■ RECORDED INFORMATION
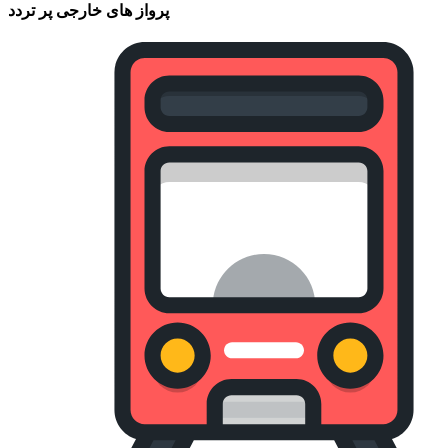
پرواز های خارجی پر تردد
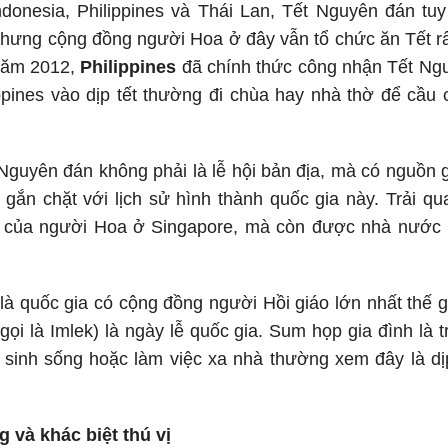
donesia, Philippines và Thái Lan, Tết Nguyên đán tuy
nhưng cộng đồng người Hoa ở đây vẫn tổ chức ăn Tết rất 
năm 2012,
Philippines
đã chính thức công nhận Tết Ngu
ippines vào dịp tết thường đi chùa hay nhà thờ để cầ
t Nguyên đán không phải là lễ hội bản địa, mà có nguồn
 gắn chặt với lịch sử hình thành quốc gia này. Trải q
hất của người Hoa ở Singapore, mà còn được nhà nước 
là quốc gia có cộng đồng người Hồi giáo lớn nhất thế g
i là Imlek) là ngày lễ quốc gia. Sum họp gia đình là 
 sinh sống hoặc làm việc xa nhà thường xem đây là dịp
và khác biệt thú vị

==

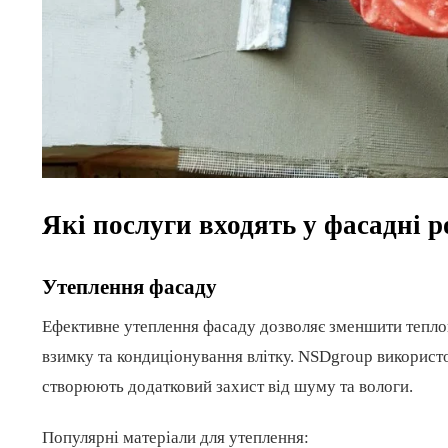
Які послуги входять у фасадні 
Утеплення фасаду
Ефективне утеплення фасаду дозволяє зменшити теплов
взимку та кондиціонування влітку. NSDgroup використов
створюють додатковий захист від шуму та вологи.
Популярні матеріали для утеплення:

■ DIRECTIONS
Could you reproduce exactly the lines of the entries above, from the one with "Які послуги входять у фасадні" through the one with "Популярні матеріали для", and nothing else?

■ ANSWER FOR THIS EXERCISE
Які послуги входять у фасадні 
Утеплення фасаду
Ефективне утеплення фасаду дозволяє зменшити теплов
взимку та кондиціонування влітку. NSDgroup використов
створюють додатковий захист від шуму та вологи.
Популярні матеріали для утеплення:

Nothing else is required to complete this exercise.